# WHAT IS BEING ASKED
Extract from the entries below, exactly as given, only the lines from the line containing "haberler ve doktorların" to the line containing "bahwa buronan itu", both lines included.

----------

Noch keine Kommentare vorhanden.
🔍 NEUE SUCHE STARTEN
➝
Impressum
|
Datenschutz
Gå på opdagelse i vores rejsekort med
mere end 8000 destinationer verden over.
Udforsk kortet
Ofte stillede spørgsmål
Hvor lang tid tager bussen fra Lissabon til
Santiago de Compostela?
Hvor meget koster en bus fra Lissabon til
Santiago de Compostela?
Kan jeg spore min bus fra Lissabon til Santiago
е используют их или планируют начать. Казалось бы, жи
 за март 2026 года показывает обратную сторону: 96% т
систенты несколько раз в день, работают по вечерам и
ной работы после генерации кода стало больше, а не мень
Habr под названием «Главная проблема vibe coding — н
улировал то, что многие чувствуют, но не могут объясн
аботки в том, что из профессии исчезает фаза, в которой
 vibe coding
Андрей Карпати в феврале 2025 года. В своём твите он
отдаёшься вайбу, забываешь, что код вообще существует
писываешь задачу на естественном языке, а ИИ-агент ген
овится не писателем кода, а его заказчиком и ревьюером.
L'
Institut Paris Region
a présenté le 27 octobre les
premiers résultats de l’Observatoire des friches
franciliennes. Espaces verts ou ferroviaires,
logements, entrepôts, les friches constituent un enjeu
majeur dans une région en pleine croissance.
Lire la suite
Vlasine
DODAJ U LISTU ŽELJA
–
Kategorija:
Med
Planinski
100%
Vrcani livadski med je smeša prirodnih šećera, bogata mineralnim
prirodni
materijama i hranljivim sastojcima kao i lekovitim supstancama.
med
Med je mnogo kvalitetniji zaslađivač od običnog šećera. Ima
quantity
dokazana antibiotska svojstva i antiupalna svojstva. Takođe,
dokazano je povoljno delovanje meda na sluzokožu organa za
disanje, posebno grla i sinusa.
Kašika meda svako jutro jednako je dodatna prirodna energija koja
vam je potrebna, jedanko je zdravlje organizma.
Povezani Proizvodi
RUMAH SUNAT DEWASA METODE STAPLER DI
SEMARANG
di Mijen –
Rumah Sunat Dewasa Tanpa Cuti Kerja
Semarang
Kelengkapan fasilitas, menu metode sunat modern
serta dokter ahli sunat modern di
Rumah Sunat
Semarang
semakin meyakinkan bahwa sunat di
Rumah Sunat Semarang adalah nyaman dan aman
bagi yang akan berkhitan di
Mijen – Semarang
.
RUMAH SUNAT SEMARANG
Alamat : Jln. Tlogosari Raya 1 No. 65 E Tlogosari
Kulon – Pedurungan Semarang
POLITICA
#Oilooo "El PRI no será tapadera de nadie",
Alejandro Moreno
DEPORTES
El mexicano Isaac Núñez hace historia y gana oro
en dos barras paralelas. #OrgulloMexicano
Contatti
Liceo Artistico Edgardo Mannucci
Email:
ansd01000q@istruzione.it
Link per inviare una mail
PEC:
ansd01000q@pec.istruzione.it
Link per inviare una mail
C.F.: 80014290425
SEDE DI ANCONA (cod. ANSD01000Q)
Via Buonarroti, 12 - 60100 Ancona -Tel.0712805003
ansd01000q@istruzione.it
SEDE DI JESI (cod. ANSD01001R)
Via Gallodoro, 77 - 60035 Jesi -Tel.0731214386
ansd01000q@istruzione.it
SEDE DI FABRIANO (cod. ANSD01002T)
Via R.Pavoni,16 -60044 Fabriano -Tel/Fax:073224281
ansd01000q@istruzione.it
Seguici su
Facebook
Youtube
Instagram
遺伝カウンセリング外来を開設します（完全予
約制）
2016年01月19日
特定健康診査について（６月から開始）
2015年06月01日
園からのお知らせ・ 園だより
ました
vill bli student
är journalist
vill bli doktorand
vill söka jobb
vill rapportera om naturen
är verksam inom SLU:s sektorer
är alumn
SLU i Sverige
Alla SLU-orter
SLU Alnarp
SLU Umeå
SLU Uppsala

----------

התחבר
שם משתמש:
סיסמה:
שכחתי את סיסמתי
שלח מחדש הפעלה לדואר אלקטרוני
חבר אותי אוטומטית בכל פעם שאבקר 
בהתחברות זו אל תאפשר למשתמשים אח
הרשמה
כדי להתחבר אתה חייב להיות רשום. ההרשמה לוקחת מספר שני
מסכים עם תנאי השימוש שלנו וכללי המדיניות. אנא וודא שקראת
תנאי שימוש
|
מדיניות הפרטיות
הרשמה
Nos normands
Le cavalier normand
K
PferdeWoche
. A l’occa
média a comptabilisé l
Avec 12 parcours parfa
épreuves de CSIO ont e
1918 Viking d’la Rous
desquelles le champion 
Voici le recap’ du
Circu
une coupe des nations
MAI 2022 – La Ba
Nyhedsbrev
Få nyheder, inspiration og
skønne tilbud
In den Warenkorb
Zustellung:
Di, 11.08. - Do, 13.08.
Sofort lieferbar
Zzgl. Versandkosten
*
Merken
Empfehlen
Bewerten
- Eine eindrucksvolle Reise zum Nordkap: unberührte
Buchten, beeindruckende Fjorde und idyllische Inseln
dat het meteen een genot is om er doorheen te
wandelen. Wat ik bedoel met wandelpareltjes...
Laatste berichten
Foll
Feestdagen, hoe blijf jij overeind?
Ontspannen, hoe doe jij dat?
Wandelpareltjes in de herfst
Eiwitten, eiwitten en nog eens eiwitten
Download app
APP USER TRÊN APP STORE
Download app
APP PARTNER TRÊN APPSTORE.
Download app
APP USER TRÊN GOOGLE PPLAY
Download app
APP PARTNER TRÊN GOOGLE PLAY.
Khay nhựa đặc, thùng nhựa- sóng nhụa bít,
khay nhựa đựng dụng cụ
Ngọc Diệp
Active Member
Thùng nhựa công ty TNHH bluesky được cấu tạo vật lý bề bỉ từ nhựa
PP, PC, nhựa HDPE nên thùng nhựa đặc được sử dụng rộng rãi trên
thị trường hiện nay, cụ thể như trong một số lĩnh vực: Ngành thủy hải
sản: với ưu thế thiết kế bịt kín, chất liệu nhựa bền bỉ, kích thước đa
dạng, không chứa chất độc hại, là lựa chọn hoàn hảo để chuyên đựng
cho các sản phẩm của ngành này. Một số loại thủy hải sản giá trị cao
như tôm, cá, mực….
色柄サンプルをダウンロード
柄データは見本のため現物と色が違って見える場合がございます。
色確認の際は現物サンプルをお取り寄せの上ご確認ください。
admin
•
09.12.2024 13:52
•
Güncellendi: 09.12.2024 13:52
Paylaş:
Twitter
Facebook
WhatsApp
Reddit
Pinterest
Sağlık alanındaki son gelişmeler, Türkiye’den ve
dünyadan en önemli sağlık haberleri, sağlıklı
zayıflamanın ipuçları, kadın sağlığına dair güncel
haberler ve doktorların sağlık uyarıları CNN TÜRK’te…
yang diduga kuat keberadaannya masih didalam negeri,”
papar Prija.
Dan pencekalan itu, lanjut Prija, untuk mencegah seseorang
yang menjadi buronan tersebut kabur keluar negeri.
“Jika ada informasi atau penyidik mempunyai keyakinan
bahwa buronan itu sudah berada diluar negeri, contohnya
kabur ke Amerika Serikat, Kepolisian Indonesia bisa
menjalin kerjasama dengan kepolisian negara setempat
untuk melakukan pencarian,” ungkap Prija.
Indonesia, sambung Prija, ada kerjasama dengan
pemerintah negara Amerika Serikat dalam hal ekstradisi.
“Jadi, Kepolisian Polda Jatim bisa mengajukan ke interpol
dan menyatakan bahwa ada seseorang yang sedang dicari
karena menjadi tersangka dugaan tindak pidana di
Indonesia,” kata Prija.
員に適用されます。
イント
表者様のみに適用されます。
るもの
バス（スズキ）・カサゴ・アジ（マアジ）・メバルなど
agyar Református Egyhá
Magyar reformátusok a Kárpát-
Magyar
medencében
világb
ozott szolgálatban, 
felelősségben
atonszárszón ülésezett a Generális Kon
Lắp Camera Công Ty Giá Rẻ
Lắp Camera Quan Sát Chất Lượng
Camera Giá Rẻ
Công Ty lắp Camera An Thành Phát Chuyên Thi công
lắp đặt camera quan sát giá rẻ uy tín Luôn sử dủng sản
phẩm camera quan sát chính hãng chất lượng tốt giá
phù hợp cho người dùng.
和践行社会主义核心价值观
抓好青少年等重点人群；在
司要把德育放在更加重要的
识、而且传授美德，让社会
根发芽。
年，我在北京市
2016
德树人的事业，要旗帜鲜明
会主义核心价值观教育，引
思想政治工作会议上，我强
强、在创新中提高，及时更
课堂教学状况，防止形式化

----------

# OUTPUT FOR THIS EXERCISE
haberler ve doktorların sağlık uyarıları CNN TÜRK’te…
yang diduga kuat keberadaannya masih didalam negeri,”
papar Prija.
Dan pencekalan itu, lanjut Prija, untuk mencegah seseorang
yang menjadi buronan tersebut kabur keluar negeri.
“Jika ada informasi atau penyidik mempunyai keyakinan
bahwa buronan itu sudah berada diluar negeri, contohnya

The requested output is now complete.